Give back all the entries below. Omit none of them.

Entries shown START

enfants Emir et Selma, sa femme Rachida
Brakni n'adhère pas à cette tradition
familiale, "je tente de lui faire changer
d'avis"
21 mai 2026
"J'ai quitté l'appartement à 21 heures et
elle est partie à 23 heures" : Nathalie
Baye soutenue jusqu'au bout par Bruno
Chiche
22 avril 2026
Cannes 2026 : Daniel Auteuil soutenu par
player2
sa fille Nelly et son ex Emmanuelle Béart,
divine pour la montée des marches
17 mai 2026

Entries shown END

Exercise response -
enfants Emir et Selma, sa femme Rachida
Brakni n'adhère pas à cette tradition
familiale, "je tente de lui faire changer
d'avis"
21 mai 2026
"J'ai quitté l'appartement à 21 heures et
elle est partie à 23 heures" : Nathalie
Baye soutenue jusqu'au bout par Bruno
Chiche
22 avril 2026
Cannes 2026 : Daniel Auteuil soutenu par
player2
sa fille Nelly et son ex Emmanuelle Béart,
divine pour la montée des marches
17 mai 2026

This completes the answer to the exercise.